KARACHI: The 20-day long survey, focusing on the population status of the endangered blind Indus dolphin started by World Wildlife Fund for Nature, WWF-Pakistan, concluded on Tuesday. However, the total number of the dolphins couldn't not be ascertained yet, however, a spokesperson of WWF-Pakistan has said that it will take around one week or so to collect the data and find the exact number of the dolphins; however, he said that increase in population is expected.
It was planed a month long survey, initially however, it ended up in twenty days.
It was fourth survey of the River Indus dolphin, initiated by WWF-Pakistan, in collaboration with the Wildlife departments of Sindh, Punjab and Khyber Pakhtunkhwa.
The 20 member survey team led by Hamera Aisha, Manager Wildlife, WWF-Pakistan, comprised of members from the provincial Wildlife departments, Irrigation departments and Zoological Survey Department. Dr. Gillian T. Braulik, member International Union for the Conservation of Nature (IUCN) Cetacean Specialist Group, and a dolphin conservation expert provided the survey team with initial technical assistance based on her expertise of previously leading dolphin surveys. According to WWF-Pakistan, the survey started on March 21 from Chashma Barrage and concluded at Sukkur Barrage, covering the entire Indus river dolphin distribution range.
Rab Nawaz, Senior Director Programmes, WWF-Pakistan said that the overall aim of the survey is to provide information for improved conservation actions and adaptive management in order to protect and conserve this endangered species. He further said that the population of Indus river dolphins is assessed every five years. The first comprehensive study conducted by WWF-Pakistan in 2001 revealed that about 1,100 dolphins exist in the Indus River. The survey in 2006 revealed a total abundance of 1,750 dolphins in the Indus River. While, the population of the Indus river dolphin was about 1,452, according to a survey conducted in 2011.

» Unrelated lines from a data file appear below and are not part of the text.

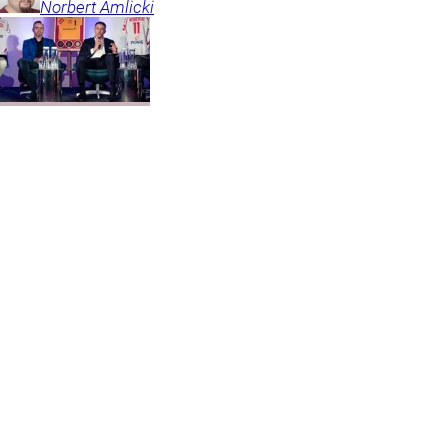
Norbert
Amlicki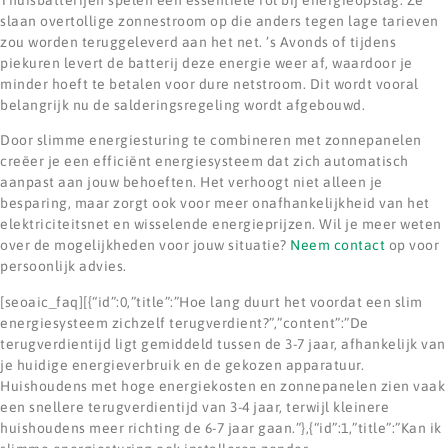
slaan overtollige zonnestroom op die anders tegen lage tarieven
zou worden teruggeleverd aan het net. ’s Avonds of tijdens
piekuren levert de batterij deze energie weer af, waardoor je
minder hoeft te betalen voor dure netstroom. Dit wordt vooral
belangrijk nu de salderingsregeling wordt afgebouwd.
Door slimme energiesturing te combineren met zonnepanelen
creëer je een efficiënt energiesysteem dat zich automatisch
aanpast aan jouw behoeften. Het verhoogt niet alleen je
besparing, maar zorgt ook voor meer onafhankelijkheid van het
elektriciteitsnet en wisselende energieprijzen. Wil je meer weten
over de mogelijkheden voor jouw situatie?
Neem contact
op voor
persoonlijk advies.
[seoaic_faq][{“id”:0,”title”:”Hoe lang duurt het voordat een slim
energiesysteem zichzelf terugverdient?”,”content”:”De
terugverdientijd ligt gemiddeld tussen de 3-7 jaar, afhankelijk van
je huidige energieverbruik en de gekozen apparatuur.
Huishoudens met hoge energiekosten en zonnepanelen zien vaak
een snellere terugverdientijd van 3-4 jaar, terwijl kleinere
huishoudens meer richting de 6-7 jaar gaan.”},{“id”:1,”title”:”Kan ik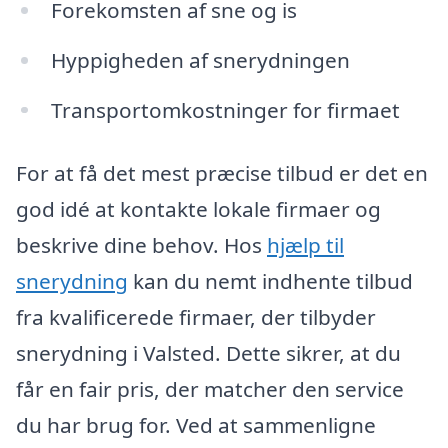
Forekomsten af sne og is
Hyppigheden af snerydningen
Transportomkostninger for firmaet
For at få det mest præcise tilbud er det en
god idé at kontakte lokale firmaer og
beskrive dine behov. Hos
hjælp til
snerydning
kan du nemt indhente tilbud
fra kvalificerede firmaer, der tilbyder
snerydning i Valsted. Dette sikrer, at du
får en fair pris, der matcher den service
du har brug for. Ved at sammenligne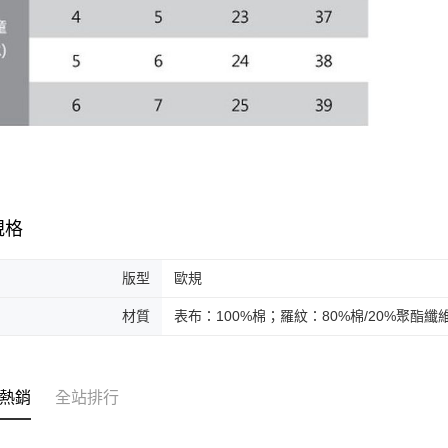
規格
版型
歐規
材質
表布：100%棉；羅紋：80%棉/20%聚酯纖
熱銷
全站排行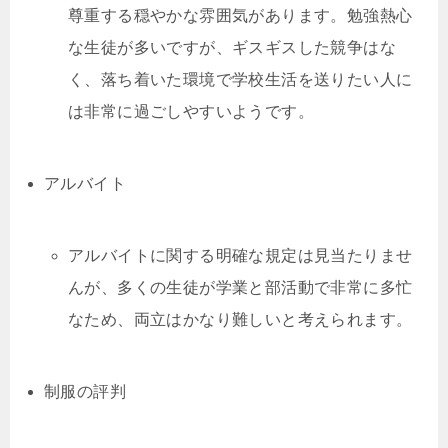
尊重する穏やかな雰囲気があります。勉強熱心
な生徒が多いですが、ギスギスした競争はな
く、落ち着いた環境で学校生活を送りたい人に
は非常に過ごしやすいようです。
アルバイト
アルバイトに関する明確な規定は見当たりませ
んが、多くの生徒が学業と部活動で非常に多忙
なため、両立はかなり難しいと考えられます。
制服の評判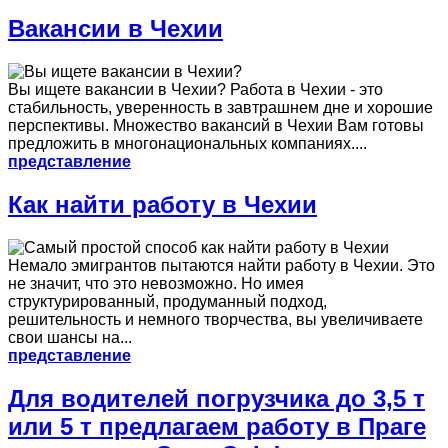
Вакансии в Чехии
Вы ищете вакансии в Чехии? Работа в Чехии - это
стабильность, уверенность в завтрашнем дне и хорошие
перспективы. Множество вакансий в Чехии Вам готовы
предложить в многонациональных компаниях....
представление
Как найти работу в Чехии
Немало эмигрантов пытаются найти работу в Чехии. Это
не значит, что это невозможно. Но имея
структурированный, продуманный подход,
решительность и немного творчества, вы увеличиваете
свои шансы на...
представление
Для водителей погрузчика до 3,5 т
или 5 т предлагаем работу в Праге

Commenting on the current survey, he said that the current population trend looks positive and official results will reflect efforts made by WWF-Pakistan with support of wildlife departments to conserve a viable population of the Indus river dolphin by reducing fatalities due to canal stranding through rescue operations, capacity building sessions with officials of concerned departments and community awareness.
While, Saeed Akhtar Baloch, Conservator Sindh Wildlife Department said that the department was taking all possible efforts for the conservation of the dolphin population. He was of the view that water pollution, unsustainable fishing and reduced freshwater flow are the major threats, which are being addressed to conserve this endangered species. 'The Indus dolphin is a marvel of evolutionary adaptation and the department is taking all relevant organizations on board for conservation and protection of the mammal,' he added.
The habitat of this species is reduced to one-fifth of its historical range and the remaining habitat has become degraded, primarily due to shortage of water caused by the river's diversion to meet growing agricultural needs in a semi-arid country. Canal stranding, contamination due to industrial waste and agrochemicals, unsustainable fishing and net entanglements also contribute to endangerment of the species.
The Indus river dolphin (Platanistagangetica minor) is a freshwater cetacean and a global priority species. It is endemic to the Indus River System in Pakistan and is listed as endangered in the International Union for the Conservation of Nature (IUCN) Red List of threatened species.